En 1603 Ana Mejía, la mujer del marqués de Montes Claros, en ocasión de la entrada al convento de la hija de su recamarera, le regaló un rebozo azul y blanco de Sultepec, pues las monjas adoptaron esta prenda, según prueban los inventarios de religiosas difuntas conservados en el Archivo General de la Nación, donde se les menciona, así como en los testamentos que se hallan en el Archivo de Notarías.
Durante el siglo XVIII, el rebozo alcanzó su máximo esplendor cuando las mujeres nobles lo incorporaron a su vestimenta La Real Audiencia estableció en 1757 las Ordenanzas precisas para su elaboración, que fueron confirmadas por el marqués de Cruillas; en ellas se dictan tamaño, tejido, clase de hilo y diseño. A su vez, el virrey, segundo conde de Revillagigedo, consignó en su informe: “son una prenda del vestuario de las mujeres, lo llevan sin excepción aún las monjas, las señoras más principales y hasta las más pobres del bajo pueblo”.

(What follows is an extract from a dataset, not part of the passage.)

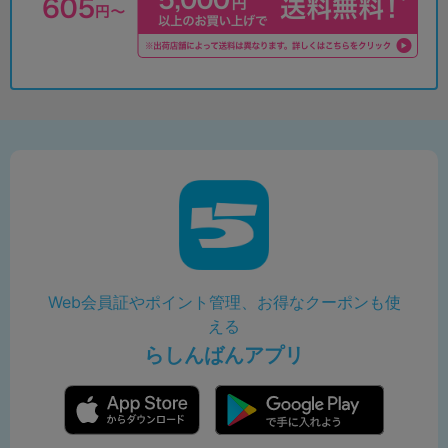
Web会員証やポイント管理、お得なクーポンも使
える
らしんばんアプリ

En 1784, un rebozo de nácar y oro de la condesa de San Bartolomé de Xala fue valuado en veinte pesos. Sin embargo, las damas de la Ciudad de México, influenciadas por el barroquismo de la época, se mostraron insatisfechas con la riqueza del tejido y los materiales, así que decidieron enriquecerlos con bordados de seda más elaborados que representaban paisajes con temas costumbristas y conmemoraciones históricas. La Ordenanza de 1796 dispuso que los rebozos finos se hicieran de una trama de seda y algodón, lo que ayudó de manera definitiva a su conservación.
El rebozo sobrepasó su origen artesanal para manifestarse en las ar tes; lo encontramos en pinturas y litografías, en la literatura y en las canciones populares; forma parte del traje nacional y de las danzas típicas. Durante generaciones, el rebozo ha sido cuna, compañero y mortaja de la mujer mexicana.